Já considerando a porcentagem da população atingida, as cidades mais afetadas no Rio Grande do Sul pela enchente foram Eldorado do Sul (82,2% da população), Muçum (79,1%), Roca Sales (54,55), Arambaré (51,9%), Travesseiro (51%), Igrejinha (50,9%), Colinas (49,6%), Arroio do Meio (48,2%), Marques de Souza (45,5%), Canoas (45,4%), São Sebastião do Caí (41,7%) e São Leopoldo (41,6%).
No total, em todo o estado, 970.788 pessoas foram atingidas pela enchente.
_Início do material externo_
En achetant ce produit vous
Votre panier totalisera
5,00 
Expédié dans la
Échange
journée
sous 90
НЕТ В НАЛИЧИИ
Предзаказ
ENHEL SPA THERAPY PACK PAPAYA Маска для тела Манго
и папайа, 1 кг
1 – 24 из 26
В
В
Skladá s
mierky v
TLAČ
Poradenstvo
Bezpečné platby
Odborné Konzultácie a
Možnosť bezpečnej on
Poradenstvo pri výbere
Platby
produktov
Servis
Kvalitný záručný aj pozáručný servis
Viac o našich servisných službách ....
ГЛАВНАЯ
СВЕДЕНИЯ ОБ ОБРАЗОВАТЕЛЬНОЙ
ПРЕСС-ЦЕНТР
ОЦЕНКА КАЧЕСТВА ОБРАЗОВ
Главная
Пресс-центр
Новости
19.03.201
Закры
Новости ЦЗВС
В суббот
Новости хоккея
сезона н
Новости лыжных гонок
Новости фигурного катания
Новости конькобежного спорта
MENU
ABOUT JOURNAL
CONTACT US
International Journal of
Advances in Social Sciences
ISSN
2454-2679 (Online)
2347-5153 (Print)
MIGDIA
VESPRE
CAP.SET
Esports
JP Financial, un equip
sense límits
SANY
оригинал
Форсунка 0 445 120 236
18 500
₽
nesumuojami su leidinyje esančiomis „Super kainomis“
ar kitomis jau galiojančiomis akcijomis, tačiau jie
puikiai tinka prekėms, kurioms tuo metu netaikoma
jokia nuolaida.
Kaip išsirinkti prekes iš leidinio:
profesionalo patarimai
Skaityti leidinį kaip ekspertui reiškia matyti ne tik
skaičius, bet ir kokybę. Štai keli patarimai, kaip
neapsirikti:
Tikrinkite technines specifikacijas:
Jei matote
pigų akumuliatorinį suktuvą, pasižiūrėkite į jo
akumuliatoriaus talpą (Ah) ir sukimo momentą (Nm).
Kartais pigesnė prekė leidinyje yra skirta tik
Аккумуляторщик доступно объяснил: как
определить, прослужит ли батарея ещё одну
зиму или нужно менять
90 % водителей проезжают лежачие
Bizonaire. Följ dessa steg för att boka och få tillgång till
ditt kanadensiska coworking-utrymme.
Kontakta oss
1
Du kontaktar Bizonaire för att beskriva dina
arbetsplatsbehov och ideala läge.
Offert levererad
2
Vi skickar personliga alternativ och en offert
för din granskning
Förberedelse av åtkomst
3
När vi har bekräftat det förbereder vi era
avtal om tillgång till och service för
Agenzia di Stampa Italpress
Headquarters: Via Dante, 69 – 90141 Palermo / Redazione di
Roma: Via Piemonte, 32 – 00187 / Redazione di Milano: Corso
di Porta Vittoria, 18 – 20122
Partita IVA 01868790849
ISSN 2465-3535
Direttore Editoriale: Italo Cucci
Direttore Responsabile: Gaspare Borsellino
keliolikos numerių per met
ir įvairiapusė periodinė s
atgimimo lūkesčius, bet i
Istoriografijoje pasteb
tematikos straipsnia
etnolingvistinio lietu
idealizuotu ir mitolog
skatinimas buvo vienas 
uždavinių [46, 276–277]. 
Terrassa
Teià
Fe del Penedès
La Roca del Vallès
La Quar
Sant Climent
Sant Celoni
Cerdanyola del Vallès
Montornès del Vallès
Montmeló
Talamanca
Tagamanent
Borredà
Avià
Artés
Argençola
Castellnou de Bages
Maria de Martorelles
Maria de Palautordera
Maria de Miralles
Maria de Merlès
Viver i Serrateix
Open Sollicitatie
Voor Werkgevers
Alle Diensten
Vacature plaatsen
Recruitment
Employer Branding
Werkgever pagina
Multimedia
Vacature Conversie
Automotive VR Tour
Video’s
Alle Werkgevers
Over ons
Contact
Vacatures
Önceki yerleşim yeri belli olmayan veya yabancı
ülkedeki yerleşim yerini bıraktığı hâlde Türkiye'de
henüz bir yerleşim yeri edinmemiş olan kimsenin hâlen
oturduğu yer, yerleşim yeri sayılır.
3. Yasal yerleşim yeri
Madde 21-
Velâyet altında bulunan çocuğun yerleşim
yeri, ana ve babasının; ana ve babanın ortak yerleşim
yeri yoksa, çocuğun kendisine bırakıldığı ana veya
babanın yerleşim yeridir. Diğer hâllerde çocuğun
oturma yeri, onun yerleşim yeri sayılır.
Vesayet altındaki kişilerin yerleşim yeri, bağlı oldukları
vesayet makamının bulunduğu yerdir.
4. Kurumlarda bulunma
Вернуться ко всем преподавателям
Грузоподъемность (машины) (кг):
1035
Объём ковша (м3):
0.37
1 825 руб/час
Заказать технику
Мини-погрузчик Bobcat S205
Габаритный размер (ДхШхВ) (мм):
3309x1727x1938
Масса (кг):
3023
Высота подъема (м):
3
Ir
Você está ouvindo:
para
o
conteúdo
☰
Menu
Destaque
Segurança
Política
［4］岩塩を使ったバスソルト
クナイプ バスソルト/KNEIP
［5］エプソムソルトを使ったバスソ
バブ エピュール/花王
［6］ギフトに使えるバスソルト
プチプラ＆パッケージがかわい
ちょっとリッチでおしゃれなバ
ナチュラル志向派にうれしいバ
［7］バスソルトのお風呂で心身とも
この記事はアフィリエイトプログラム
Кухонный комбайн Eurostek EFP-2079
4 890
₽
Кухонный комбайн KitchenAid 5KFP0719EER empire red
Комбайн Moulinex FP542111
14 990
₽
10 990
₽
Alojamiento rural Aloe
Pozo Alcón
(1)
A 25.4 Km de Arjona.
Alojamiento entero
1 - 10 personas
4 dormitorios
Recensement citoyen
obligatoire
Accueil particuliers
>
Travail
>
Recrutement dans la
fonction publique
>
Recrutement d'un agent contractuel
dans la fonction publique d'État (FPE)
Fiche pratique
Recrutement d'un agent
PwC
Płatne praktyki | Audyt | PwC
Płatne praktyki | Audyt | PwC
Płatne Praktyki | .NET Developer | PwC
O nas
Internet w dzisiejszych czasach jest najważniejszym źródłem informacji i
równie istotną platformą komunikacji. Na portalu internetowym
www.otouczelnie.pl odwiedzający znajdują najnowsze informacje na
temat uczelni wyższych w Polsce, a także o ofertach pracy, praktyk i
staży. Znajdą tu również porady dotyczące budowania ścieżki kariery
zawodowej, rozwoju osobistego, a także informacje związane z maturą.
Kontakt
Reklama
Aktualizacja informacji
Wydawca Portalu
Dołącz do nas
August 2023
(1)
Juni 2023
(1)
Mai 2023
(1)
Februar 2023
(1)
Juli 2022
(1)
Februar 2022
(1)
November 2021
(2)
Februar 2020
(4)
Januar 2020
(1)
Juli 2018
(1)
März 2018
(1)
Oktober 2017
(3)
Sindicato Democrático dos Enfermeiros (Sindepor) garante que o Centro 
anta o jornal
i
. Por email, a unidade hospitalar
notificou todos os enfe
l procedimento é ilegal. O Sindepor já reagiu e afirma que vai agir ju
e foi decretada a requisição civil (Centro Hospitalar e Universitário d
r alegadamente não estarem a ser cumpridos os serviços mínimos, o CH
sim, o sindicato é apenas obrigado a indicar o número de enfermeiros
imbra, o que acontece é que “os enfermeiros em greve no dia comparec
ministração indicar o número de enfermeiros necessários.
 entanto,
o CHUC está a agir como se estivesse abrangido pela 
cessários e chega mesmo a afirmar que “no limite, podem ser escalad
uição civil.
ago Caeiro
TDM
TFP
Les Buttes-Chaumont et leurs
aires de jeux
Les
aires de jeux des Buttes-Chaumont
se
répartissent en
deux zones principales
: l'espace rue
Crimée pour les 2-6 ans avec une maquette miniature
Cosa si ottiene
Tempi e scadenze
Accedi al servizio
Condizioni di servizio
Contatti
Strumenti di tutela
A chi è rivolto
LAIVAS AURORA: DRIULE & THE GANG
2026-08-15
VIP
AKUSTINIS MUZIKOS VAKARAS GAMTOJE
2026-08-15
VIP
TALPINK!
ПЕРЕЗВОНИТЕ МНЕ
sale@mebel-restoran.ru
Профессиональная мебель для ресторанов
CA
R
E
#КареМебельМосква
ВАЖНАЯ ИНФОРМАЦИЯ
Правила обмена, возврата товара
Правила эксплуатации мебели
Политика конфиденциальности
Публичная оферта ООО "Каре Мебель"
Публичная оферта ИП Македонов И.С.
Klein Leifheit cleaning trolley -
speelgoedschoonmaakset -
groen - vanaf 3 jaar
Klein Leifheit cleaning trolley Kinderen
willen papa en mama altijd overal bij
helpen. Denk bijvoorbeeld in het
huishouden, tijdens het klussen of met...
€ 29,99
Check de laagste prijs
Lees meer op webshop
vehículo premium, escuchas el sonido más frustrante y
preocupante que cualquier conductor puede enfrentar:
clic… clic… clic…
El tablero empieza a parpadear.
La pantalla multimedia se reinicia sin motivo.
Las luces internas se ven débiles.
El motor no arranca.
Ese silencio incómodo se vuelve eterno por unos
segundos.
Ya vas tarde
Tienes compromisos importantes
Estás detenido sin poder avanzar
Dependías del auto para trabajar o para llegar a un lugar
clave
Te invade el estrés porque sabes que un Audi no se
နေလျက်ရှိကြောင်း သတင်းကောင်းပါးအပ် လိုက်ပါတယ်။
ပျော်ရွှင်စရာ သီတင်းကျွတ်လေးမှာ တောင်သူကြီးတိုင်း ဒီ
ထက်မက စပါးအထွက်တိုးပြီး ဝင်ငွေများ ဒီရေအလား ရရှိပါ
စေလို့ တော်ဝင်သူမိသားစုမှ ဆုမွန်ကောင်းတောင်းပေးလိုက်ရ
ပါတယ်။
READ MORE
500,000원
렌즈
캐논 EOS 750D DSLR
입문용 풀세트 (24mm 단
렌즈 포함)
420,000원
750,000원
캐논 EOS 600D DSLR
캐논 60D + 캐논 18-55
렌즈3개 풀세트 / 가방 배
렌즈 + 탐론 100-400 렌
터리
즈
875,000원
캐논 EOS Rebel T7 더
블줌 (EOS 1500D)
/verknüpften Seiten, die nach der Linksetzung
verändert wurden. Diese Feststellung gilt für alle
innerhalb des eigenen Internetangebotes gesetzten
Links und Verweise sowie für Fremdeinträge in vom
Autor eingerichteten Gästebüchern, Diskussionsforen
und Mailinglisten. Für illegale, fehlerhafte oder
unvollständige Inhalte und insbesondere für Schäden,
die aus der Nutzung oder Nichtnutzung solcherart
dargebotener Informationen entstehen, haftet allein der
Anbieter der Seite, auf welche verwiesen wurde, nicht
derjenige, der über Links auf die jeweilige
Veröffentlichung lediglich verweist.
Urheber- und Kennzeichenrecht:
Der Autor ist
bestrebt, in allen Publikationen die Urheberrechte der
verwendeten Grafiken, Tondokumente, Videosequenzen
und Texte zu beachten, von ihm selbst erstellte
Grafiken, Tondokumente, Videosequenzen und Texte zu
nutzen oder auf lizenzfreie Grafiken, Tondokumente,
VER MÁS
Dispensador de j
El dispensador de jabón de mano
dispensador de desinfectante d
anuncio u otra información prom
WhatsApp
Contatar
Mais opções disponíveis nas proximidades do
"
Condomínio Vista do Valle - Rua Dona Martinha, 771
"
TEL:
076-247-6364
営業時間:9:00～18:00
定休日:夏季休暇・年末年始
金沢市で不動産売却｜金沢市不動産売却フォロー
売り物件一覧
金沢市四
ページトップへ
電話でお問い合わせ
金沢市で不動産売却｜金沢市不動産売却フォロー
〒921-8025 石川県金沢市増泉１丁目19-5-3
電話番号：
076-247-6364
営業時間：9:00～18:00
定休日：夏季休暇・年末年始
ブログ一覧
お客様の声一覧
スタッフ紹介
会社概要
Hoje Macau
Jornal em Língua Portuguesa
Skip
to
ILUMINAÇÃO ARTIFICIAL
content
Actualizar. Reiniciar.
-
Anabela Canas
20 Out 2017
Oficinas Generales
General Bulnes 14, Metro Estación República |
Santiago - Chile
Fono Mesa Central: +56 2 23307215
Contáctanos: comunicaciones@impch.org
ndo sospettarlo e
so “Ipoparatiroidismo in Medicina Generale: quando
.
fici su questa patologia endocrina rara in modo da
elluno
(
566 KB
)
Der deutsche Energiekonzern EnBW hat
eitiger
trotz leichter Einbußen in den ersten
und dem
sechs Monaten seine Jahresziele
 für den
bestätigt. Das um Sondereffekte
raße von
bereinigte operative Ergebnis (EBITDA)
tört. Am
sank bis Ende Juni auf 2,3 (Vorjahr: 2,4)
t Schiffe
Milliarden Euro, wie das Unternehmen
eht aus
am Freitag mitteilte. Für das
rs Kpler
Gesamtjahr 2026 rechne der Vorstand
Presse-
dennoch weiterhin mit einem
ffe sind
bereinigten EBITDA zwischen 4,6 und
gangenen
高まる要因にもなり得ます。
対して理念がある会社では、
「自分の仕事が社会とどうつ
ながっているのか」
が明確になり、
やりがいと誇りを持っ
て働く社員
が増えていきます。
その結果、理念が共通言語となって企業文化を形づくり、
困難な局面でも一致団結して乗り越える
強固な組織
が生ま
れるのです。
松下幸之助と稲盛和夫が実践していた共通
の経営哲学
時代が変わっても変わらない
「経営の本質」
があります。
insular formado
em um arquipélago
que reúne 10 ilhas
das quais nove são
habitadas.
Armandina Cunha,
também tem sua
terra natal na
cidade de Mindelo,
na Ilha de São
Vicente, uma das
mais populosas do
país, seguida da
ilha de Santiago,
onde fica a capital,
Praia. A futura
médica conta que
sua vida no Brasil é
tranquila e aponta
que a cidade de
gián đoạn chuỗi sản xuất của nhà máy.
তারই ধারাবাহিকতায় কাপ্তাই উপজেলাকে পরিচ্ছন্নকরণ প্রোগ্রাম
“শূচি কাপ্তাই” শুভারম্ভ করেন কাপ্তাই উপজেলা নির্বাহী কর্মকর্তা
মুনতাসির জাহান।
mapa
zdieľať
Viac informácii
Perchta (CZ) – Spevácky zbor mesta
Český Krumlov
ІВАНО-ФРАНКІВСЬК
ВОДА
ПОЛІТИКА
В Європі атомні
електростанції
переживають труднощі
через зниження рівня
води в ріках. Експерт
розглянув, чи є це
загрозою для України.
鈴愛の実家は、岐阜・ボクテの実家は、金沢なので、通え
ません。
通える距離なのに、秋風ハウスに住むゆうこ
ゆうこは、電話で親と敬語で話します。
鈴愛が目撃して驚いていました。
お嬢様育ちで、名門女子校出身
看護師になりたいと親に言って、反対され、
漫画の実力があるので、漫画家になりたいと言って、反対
Quantidade superior à de estados brasileiros como o Acre (880.631), Amapá (802.837) e Roraima (716.793), que possuem menos de 1 milhão de habitantes cada, de acordo com o Censo de 2022. É como se a enchente tivesse devastado todo um Estado.
Para que não se repita
Em pedido feito há mais de dez dias, o Terra solicitou detalhes a Canoas sobre os fatores que potencializaram a enchente na cidade, sobre os alertas emitidos aos moradores, assim como quais estão sendo os planejamentos adotados pela cidade para que a situação não se repita. Até a publicação desta matéria, a prefeitura não forneceu essas respostas. O espaço segue aberto.